Here, events can go one of two ways: you finish the footnotes immaculately, or you can perish in squalor. In this period sleep patterns become purely theoretical, and it is advised that you sleep in the time zone you’d rather be in – I personally chose New York with a healthy 4am to 12pm slot – it’s very rewarding. After a few eons pass, you will gallop – well, trudge – up to Halgarth house, slinking past Hatfield to wistfully glance up at the pub two doors down from the English office before tripping over a few cobblestones (which no one can be reasonably expected to hurdle), and stepping in from whatever precipitation is inundating the city. You see the pigeonhole. You spend 14 minutes finding the correct folder. You are free. You are done. You are absolutely-screwed-but-that-is-a-problem-for-later.
STAGE 4: ACCEPTANCE
Acceptance is not realistically achievable. This stage alludes to the feedback sessions. The 15 minutes objectively last 43 hours and of all the things that I would rather be doing on this green earth, feedback sessions rank somewhere above telling people interesting facts about myself, and somewhere below bodily decapitation.

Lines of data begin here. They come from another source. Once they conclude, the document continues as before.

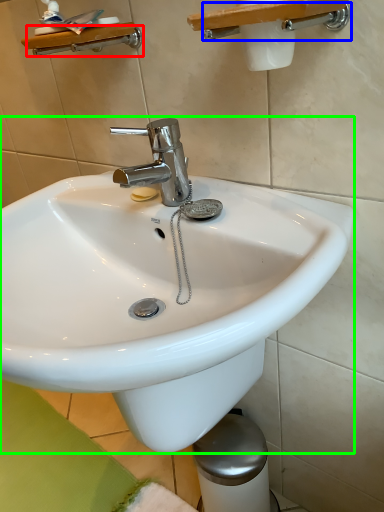 Question: Estimate the real-world distances between objects in this image. Which object is farther from shower (highlighted by a red box), shower (highlighted by a blue box) or sink (highlighted by a green box)?

Choices:
 (A) shower
 (B) sink

Answer: (B) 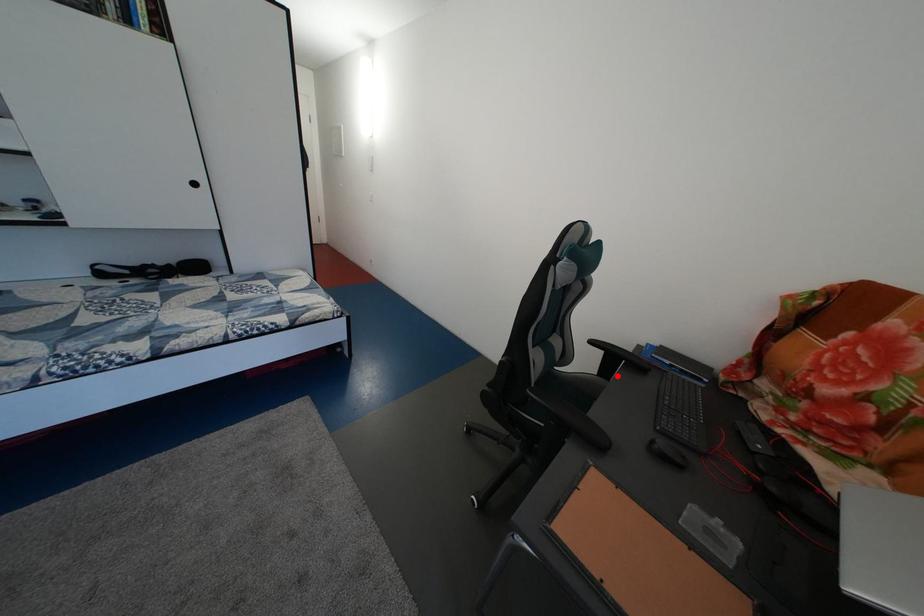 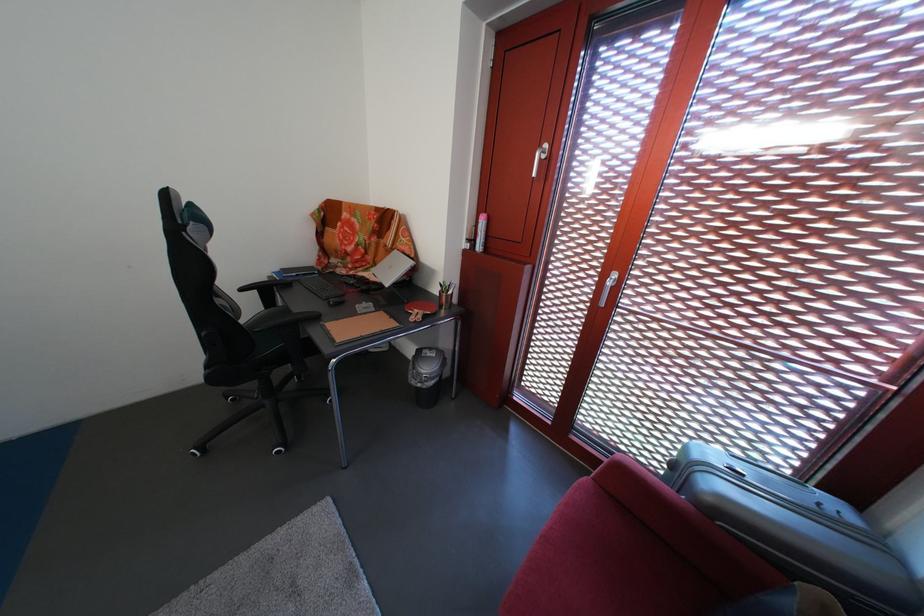 Question: I am providing you with two images of the same scene from different viewpoints. Image1 has a red point marked. In image2, the corresponding 3D location appears at what relative position? Reply with the corresponding letter.

Choices:
 (A) Closer
 (B) Farther

Answer: (B) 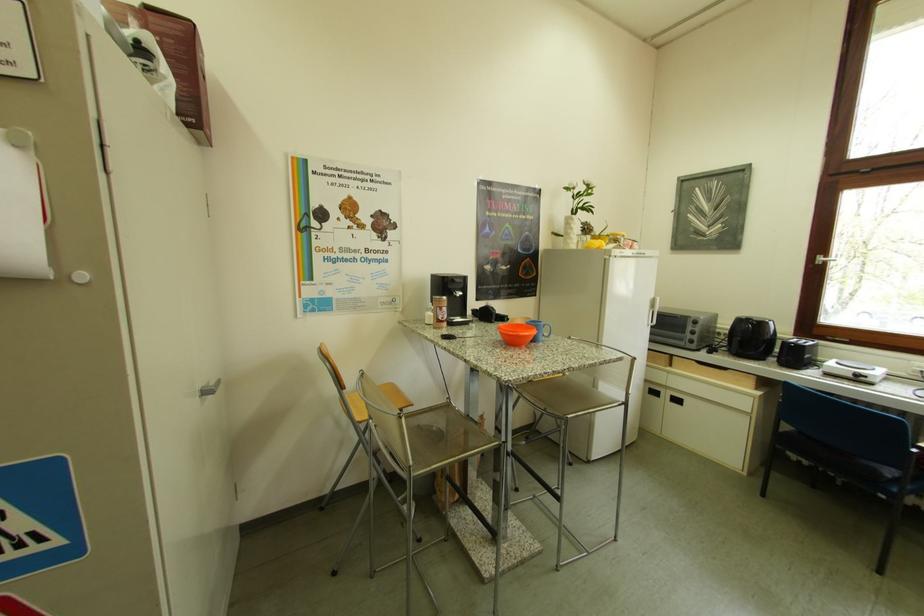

The accursed but well-meaning professor then passes you the pro forma and reads off of it. This could absolutely have been contained in an email. Laws of physics and opinions of entitled English students decree as such. You have discussed the weather. You are now nodding. Nodding profusely…. And still nodding. The professor is talking about a word that you used entirely independently from its intended usage. You cringe. The professor apologetically grimaces and moves on, page by page, footnote by footnote. Comma splicing, ladies and gents – don’t do it. If I were a playwright, applicable stage directions would include: (furrows brow in fevered agreement); (hmmms emphatically); and (scuttles from the room in panicked mania).
And that’s it – you are home free!
Oh wait what’s that exam-shaped beast in the distance, rampaging heedlessly towards us…
Oh.
In this moment, the tasteful lettered light-box on your desk will sassily read: ‘Mate, this year doesn’t count’, but you ran out of letters, stepped on the hashtag tile and the batteries died.
You try not to take it as a metaphor.